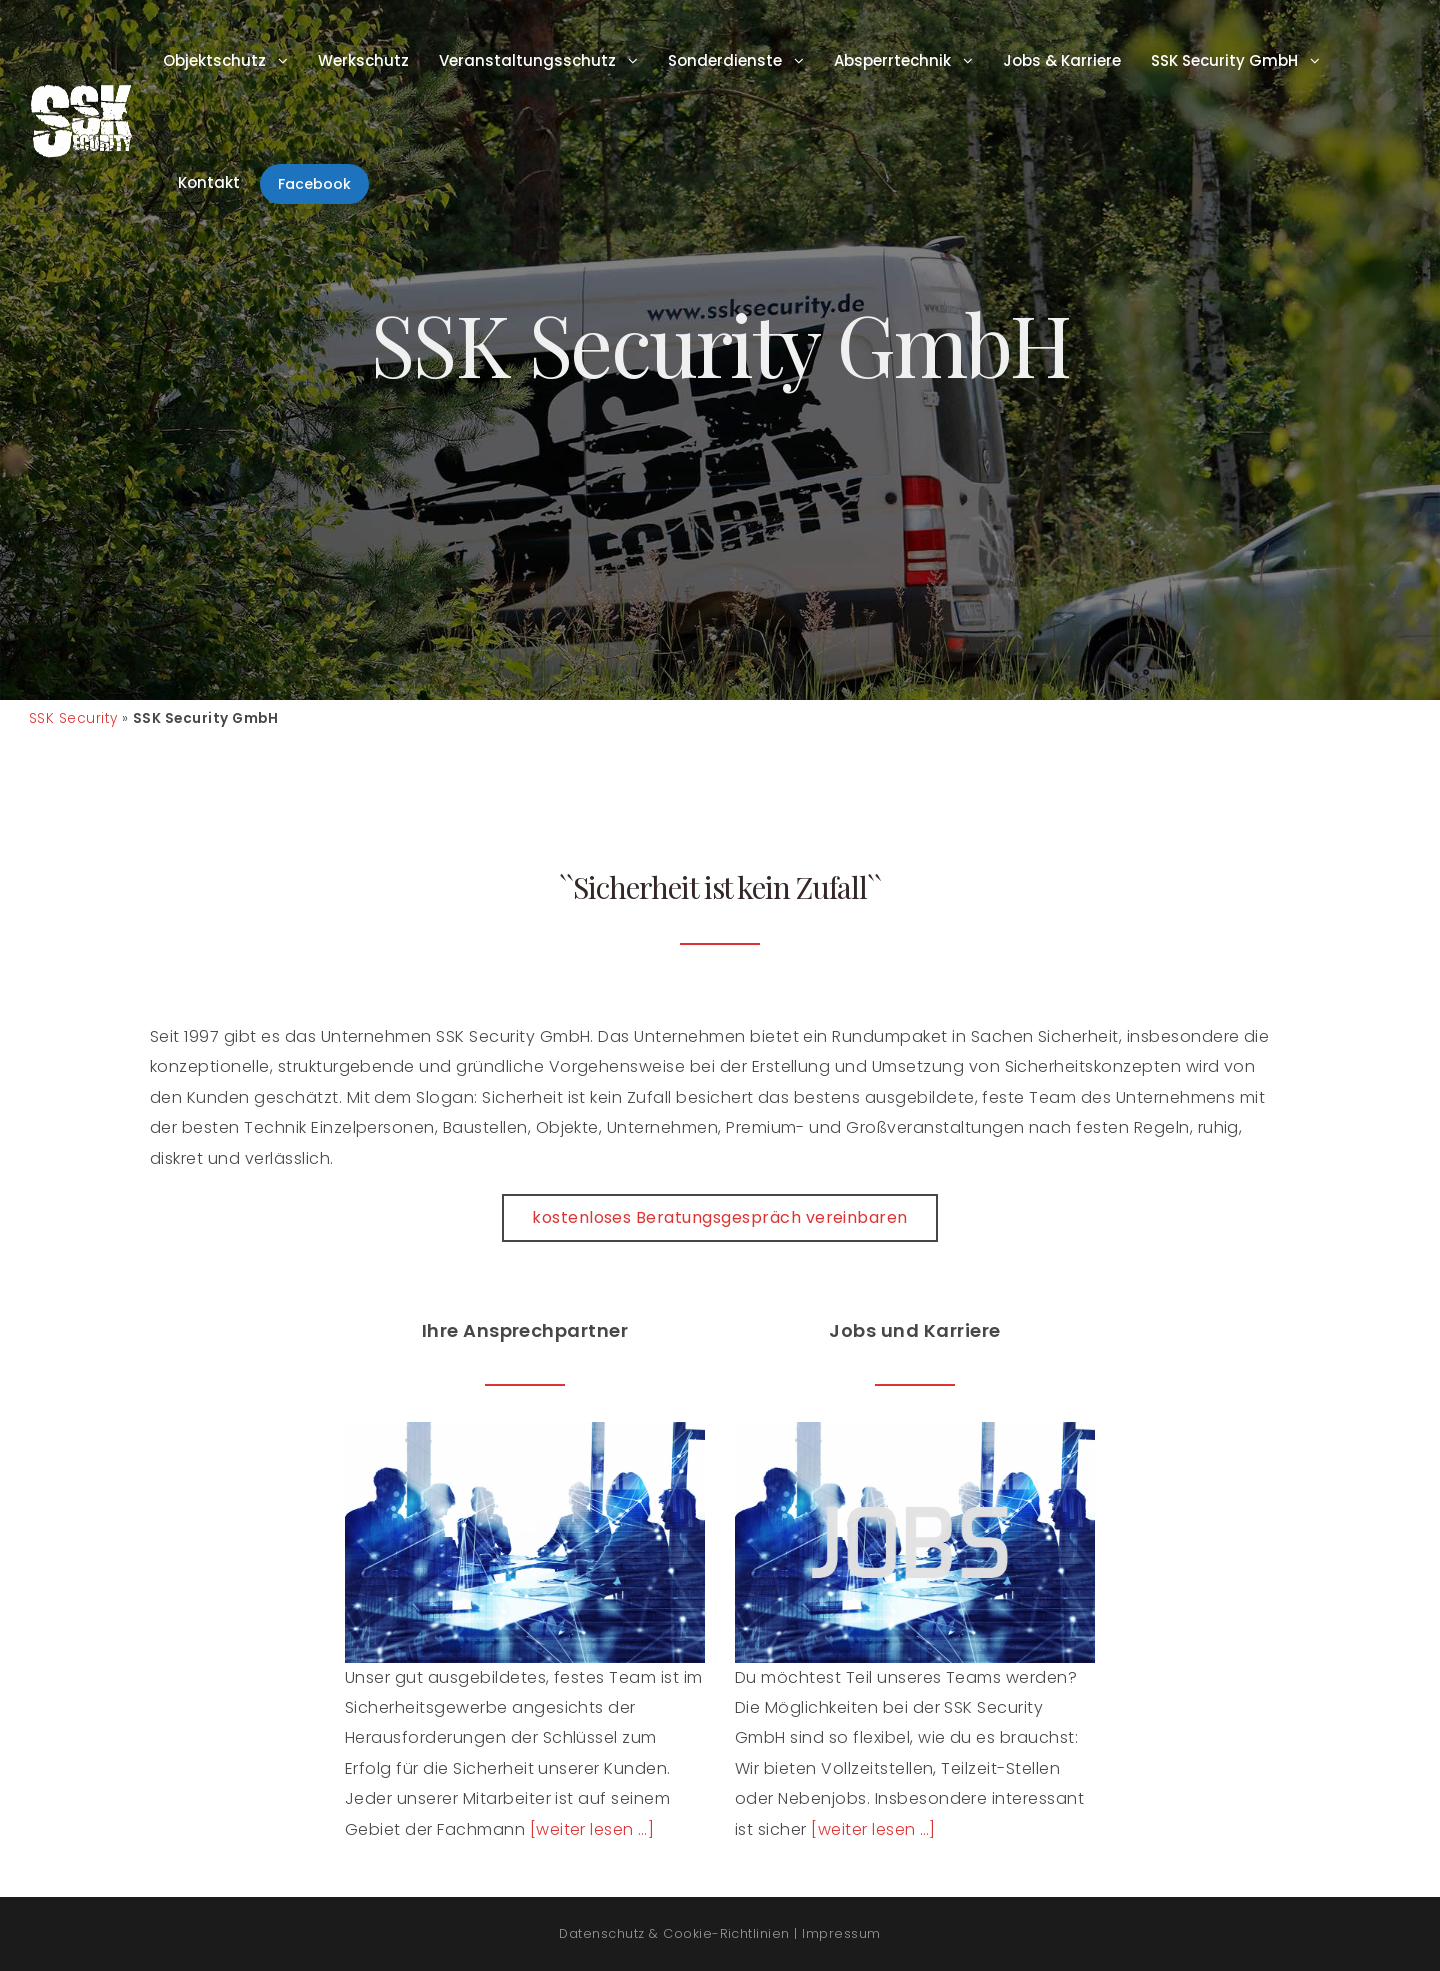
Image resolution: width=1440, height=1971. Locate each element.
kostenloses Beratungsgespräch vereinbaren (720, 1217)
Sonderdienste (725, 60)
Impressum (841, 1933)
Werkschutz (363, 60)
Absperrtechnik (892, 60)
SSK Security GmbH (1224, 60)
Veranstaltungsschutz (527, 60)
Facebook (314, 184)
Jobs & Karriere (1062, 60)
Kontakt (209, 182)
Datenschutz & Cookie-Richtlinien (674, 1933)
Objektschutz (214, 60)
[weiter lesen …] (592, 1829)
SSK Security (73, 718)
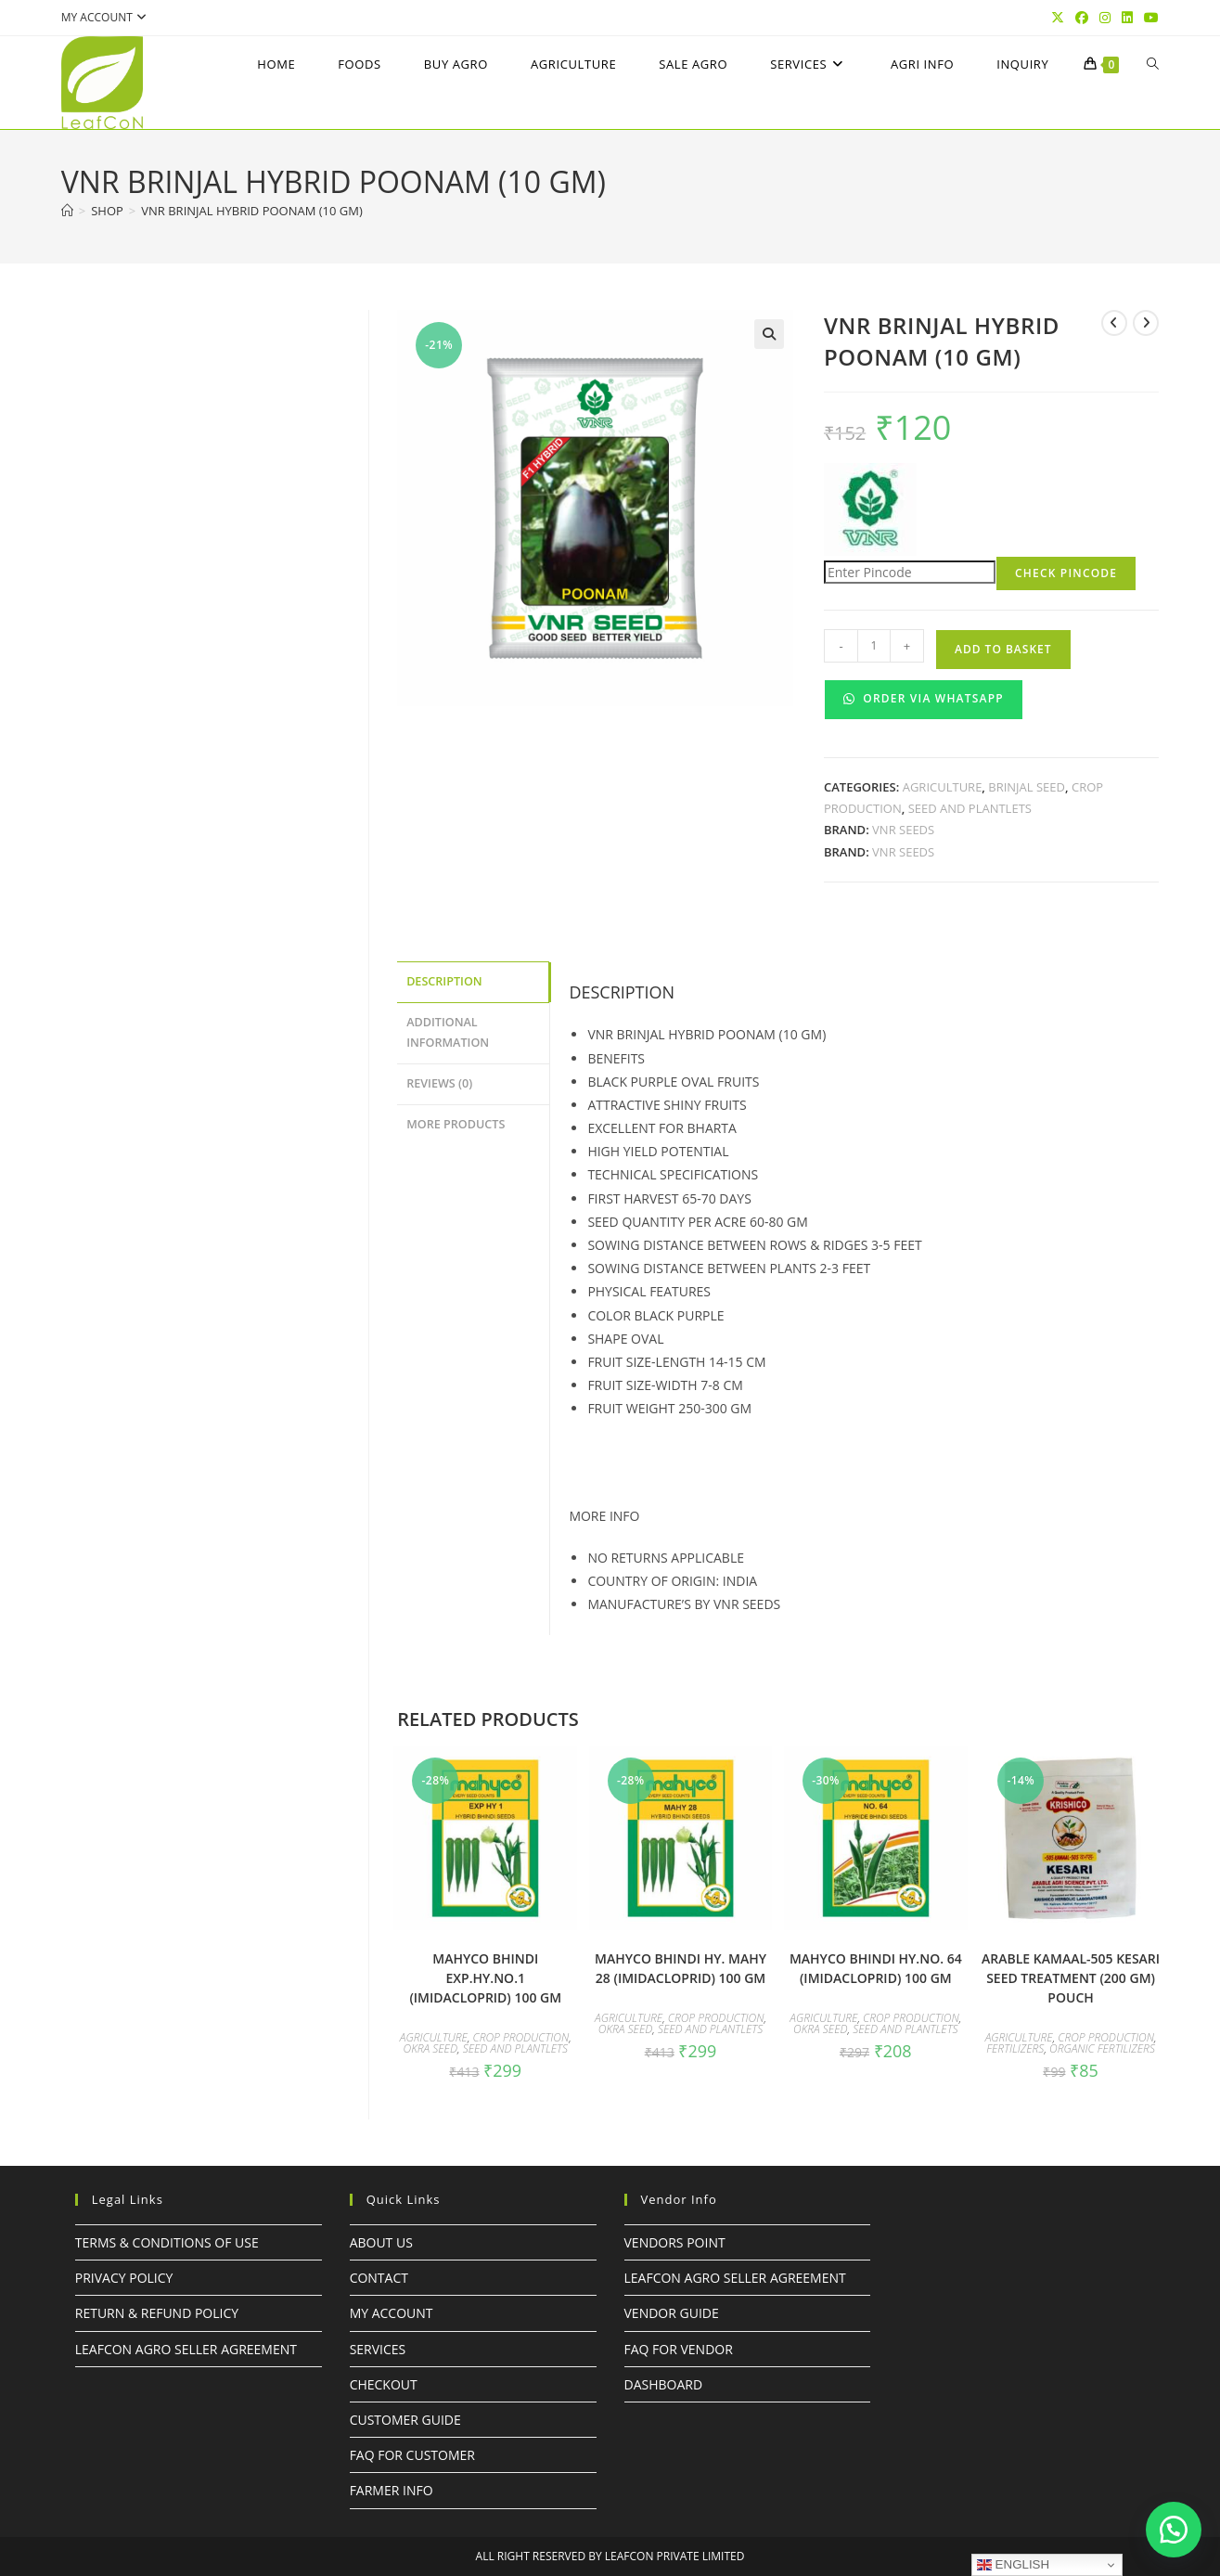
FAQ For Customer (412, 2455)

Exercise prompt
Word for word, set down the lines from the line with "Kontakt (209, 182)" through the last line of the entries, and nothing else; the pictures stay out.

Answer to the exercise
Kontakt (209, 182)
Datenschutz & Cookie-Richtlinien (674, 1933)
Objektschutz (214, 60)
[weiter lesen …] (592, 1829)
SSK Security (73, 718)
FAQ For Customer (412, 2455)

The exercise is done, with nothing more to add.